Nel 2019 19 milioni di bambini sfollati interni

I dati nel rapporto “Lost at home” dell’Unicef. La richiesta di «azioni concrete e investimenti» per fornire a tutti protezione e accesso equo ai servizi

Nel 2019 erano circa 19 milioni i bambini che vivevano come sfollati interni nei loro stessi Paesi – molti di loro da anni -, a causa di conflitti e violenze. Il numero più alto di sempre. A rivelarlo è il rapporto “Lost at home”, lanciato oggi, 5 maggio, dall’Unicef. Sotto la lente d’ingrandimento dell’organizzazione delle Nazioni Unite, i rischi e le sfide che questi bambini affrontano e e azioni urgenti necessarie a proteggerli. Soprattutto nel tempo della pandemia da Covid-19, alla quale questi piccoli sono particolarmente esposti.

Stando ai dati del rapporto, nel 2019 sono stati 12 milioni i nuovi bambini sfollati, di cui 3,8 milioni a causa di conflitti e violenze e 8,2 milioni a causa di disastri legati principalmente a eventi meteorologici come inondazioni e intemperie. Nelle parole del direttore generale Unicef Henrietta Fore, «milioni di bambini sfollati nel mondo già vivono senza cure e protezione adeguate. Quando emerge una nuova crisi, come la pandemia di Covid-19, questi bambini sono particolarmente vulnerabili. È essenziale che i governi e i partner umanitari lavorino insieme per tenerli al sicuro, in salute, per fare in modo che continuino il loro apprendimento e che siano protetti».

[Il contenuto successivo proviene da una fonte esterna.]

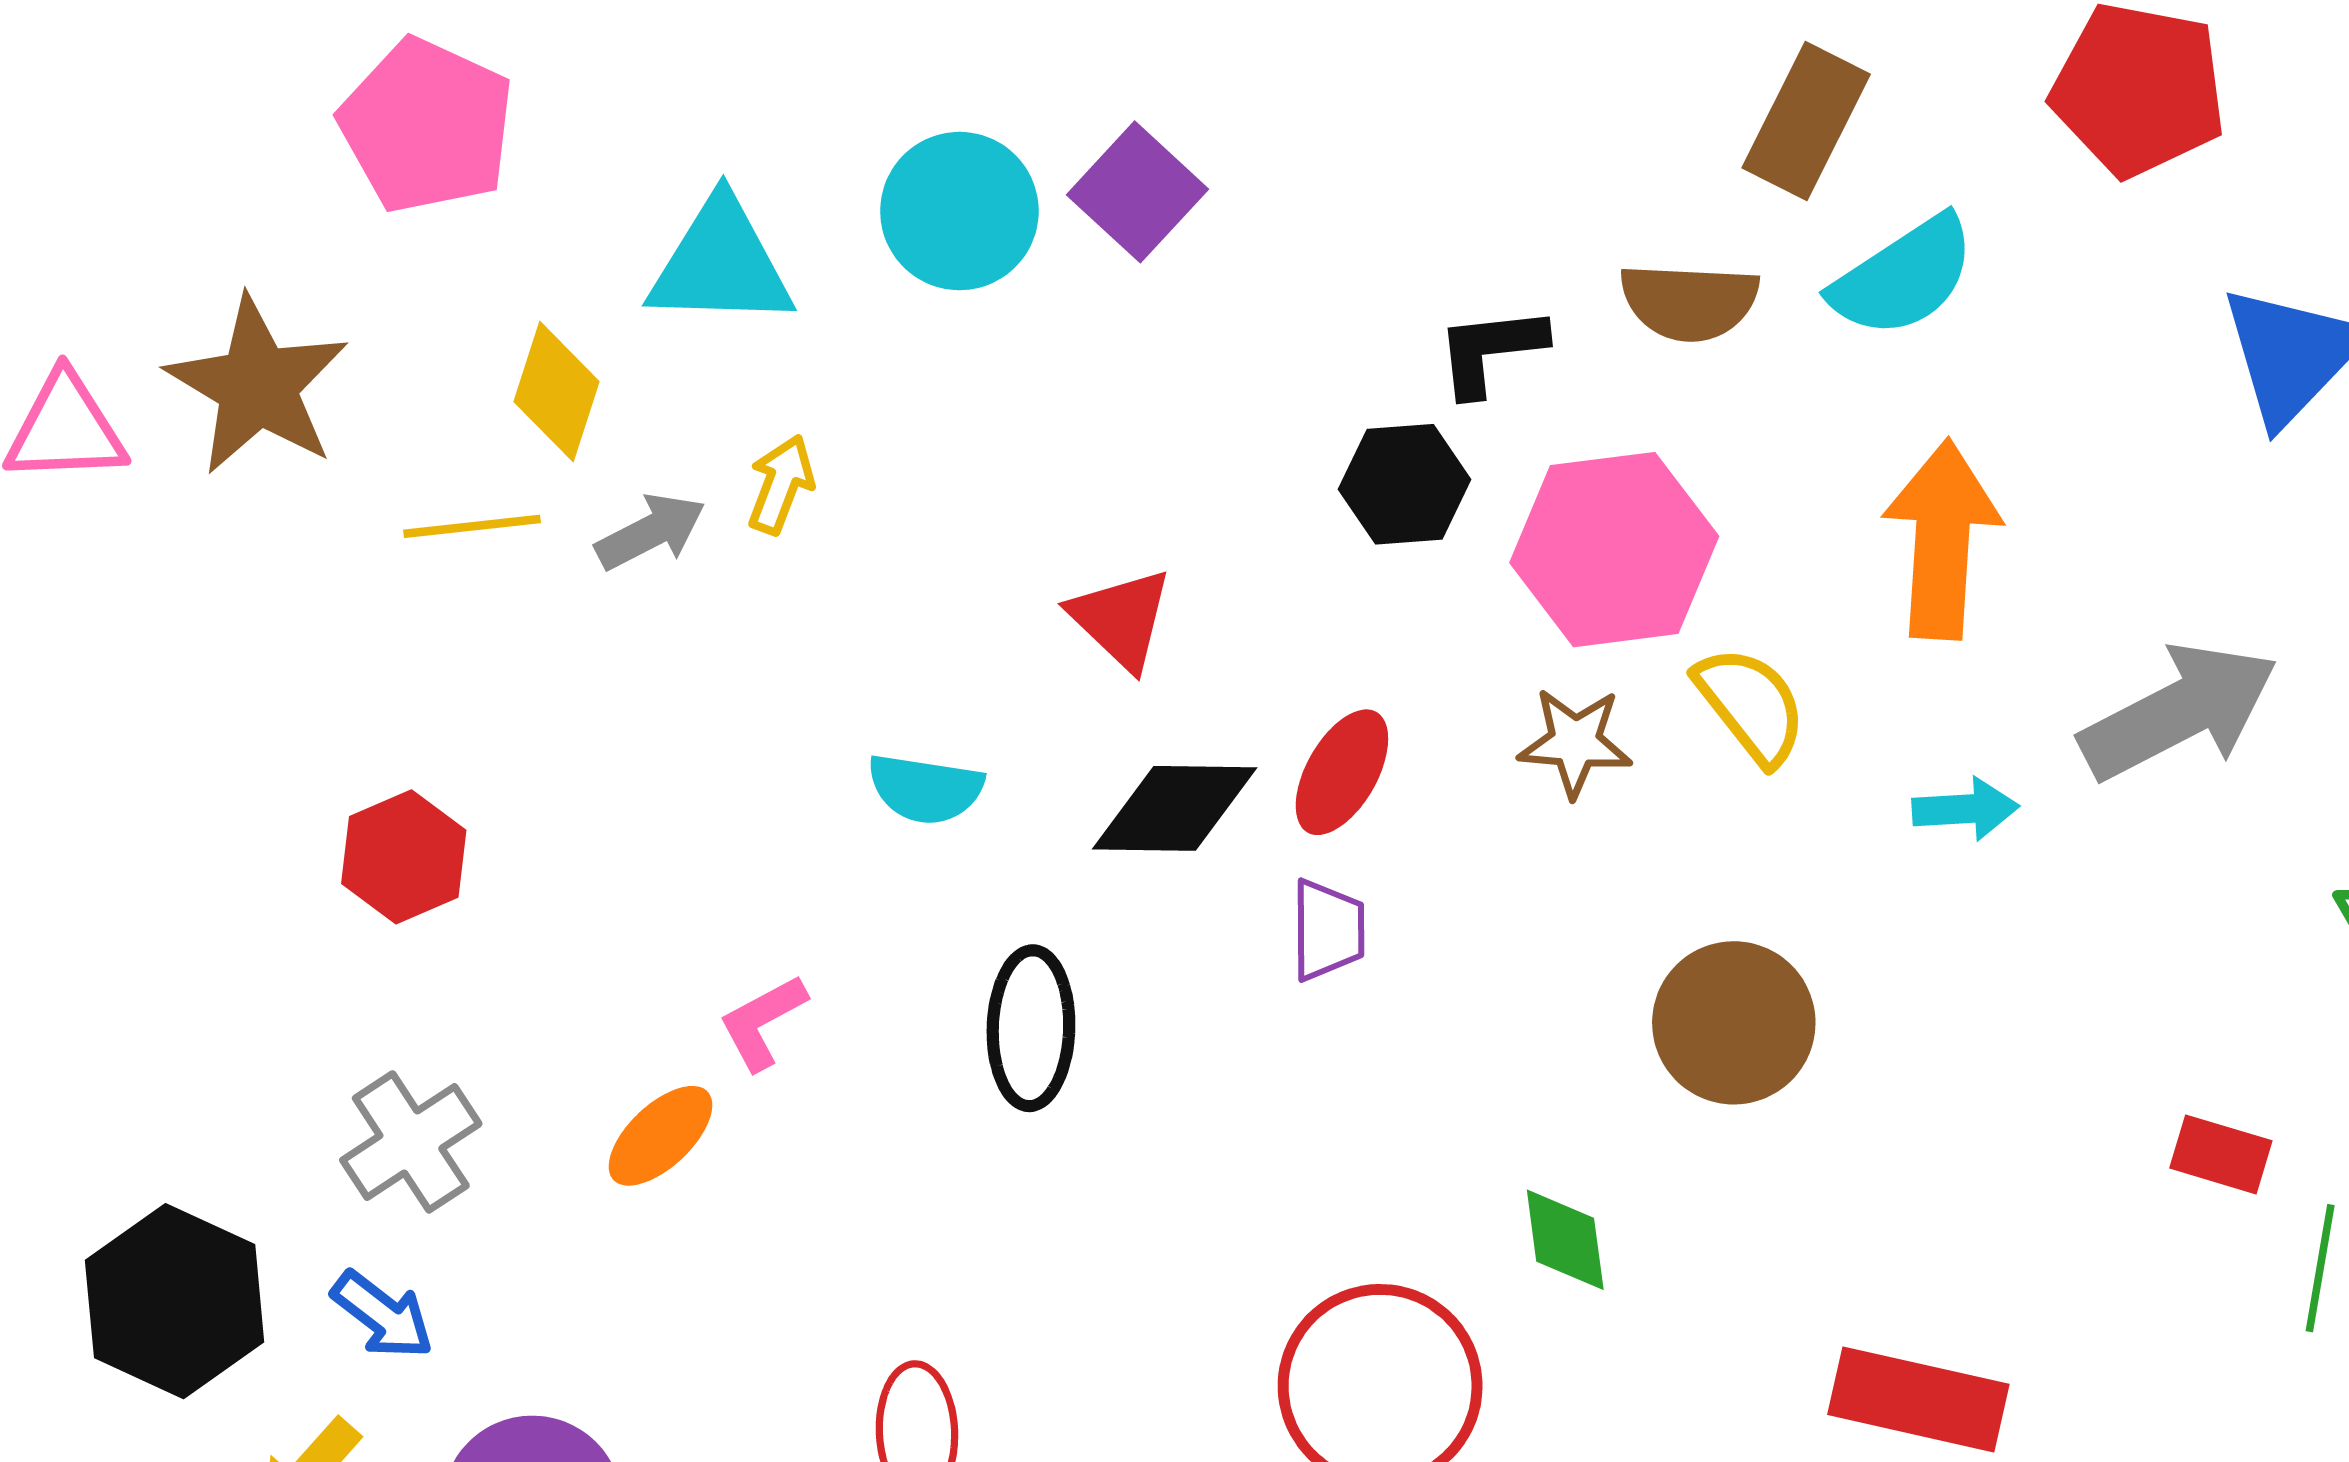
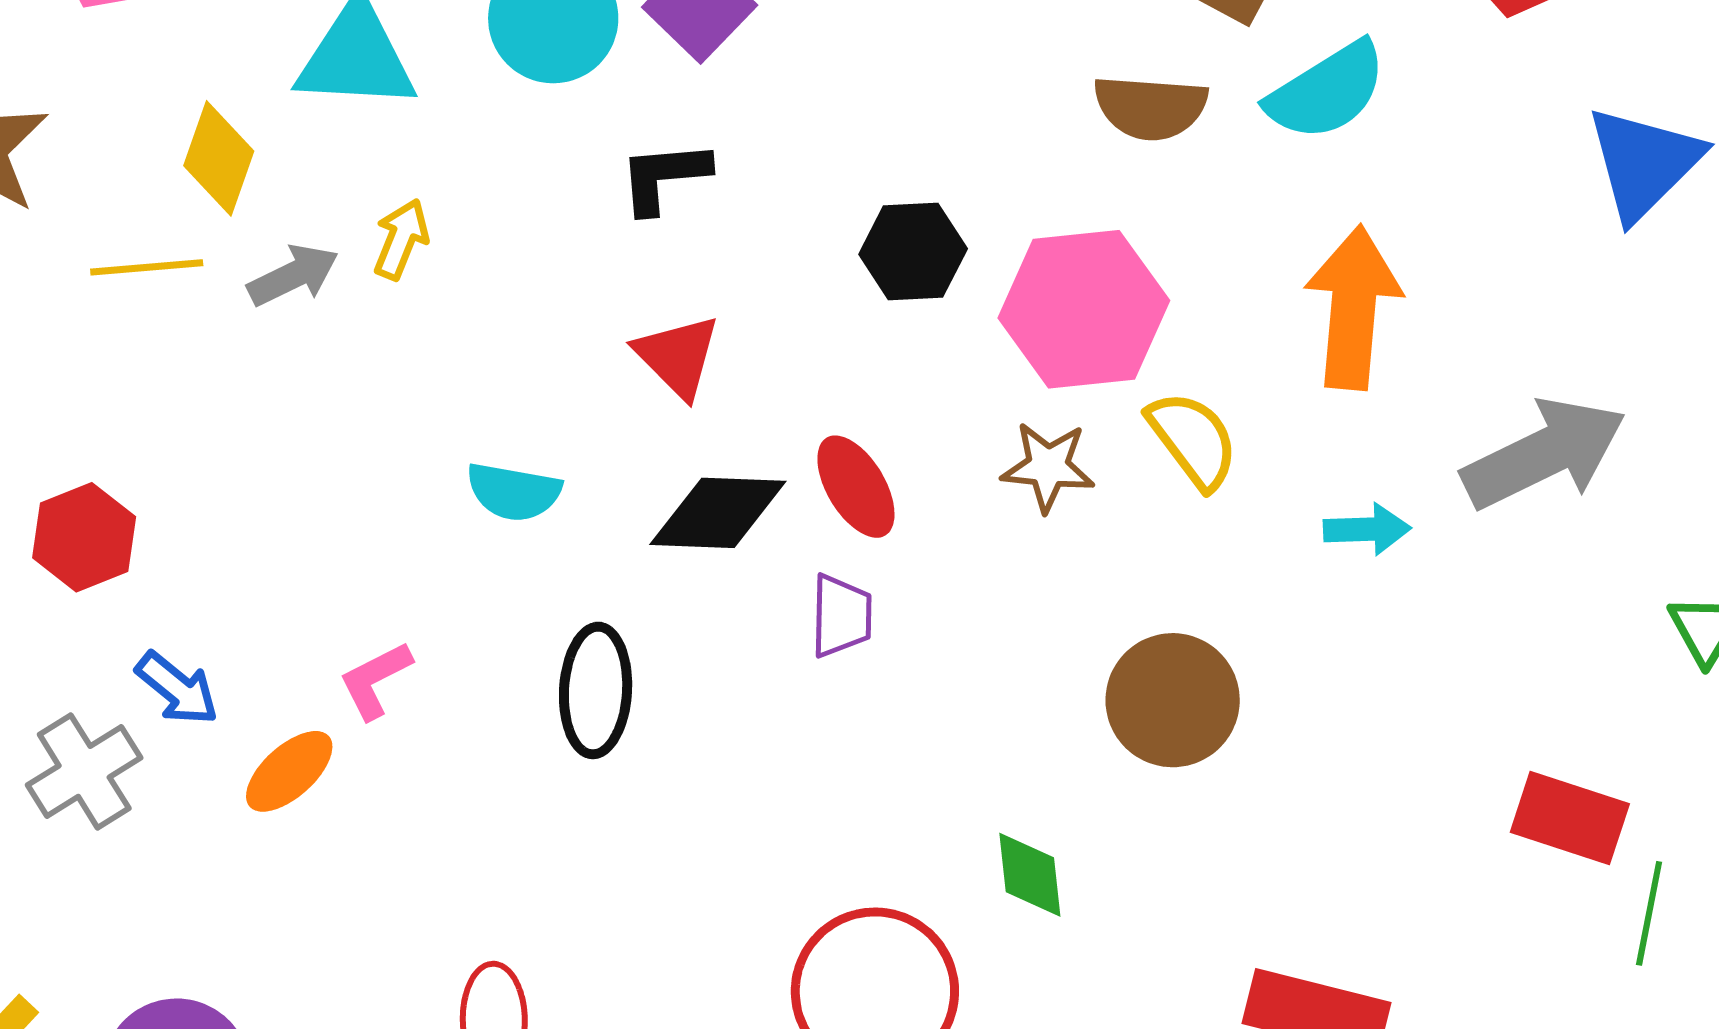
black L-shape: (1491, 351) -> (664, 177), moved
red ellipse: (1342, 772) -> (856, 487), turned -62
red rectangle: (2221, 1154) -> (1570, 818), size x1.4
blue arrow: (383, 1315) -> (177, 688), moved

Secondo il rapporto Unicef, i bambini sfollati interni non hanno accesso a servizi di base e sono a rischio di esposizione a violenza, sfruttamento, abusi e tratta. Non solo: sono anche a rischio di lavoro minorile, matrimoni precoci e separazione dalle famiglie. Tutte minacce dirette alla loro salute e sicurezza. Per loro, la pandemia sta rendendo ancor apeggiore una situazione già difficile in partenza. Spesso infatti vivono in campi sovraffollati o in insediamenti informali, in cui l’accesso ai servizi igienici e sanitari di base è limitato e dove il distanziamento sociale non è praticabile.

L’Unicef chiede investimenti strategici e azioni collettive da parte dei governi, della società civile, del settore privato, degli attori umanitari e dei bambini stessi per affrontare le cause di sfollamento specifiche per i più piccoli, soprattutto tutte le forme di violenza, sfruttamento e abusi. E invita i governi che si riuniscono nell’ambito del Gruppo di alto livello sugli sfollati interni a intraprendere «azioni concrete e investimenti che contribuiscano a fornire protezione e accesso equo ai servizi per tutti i bambini sfollati interni e per le loro famiglie».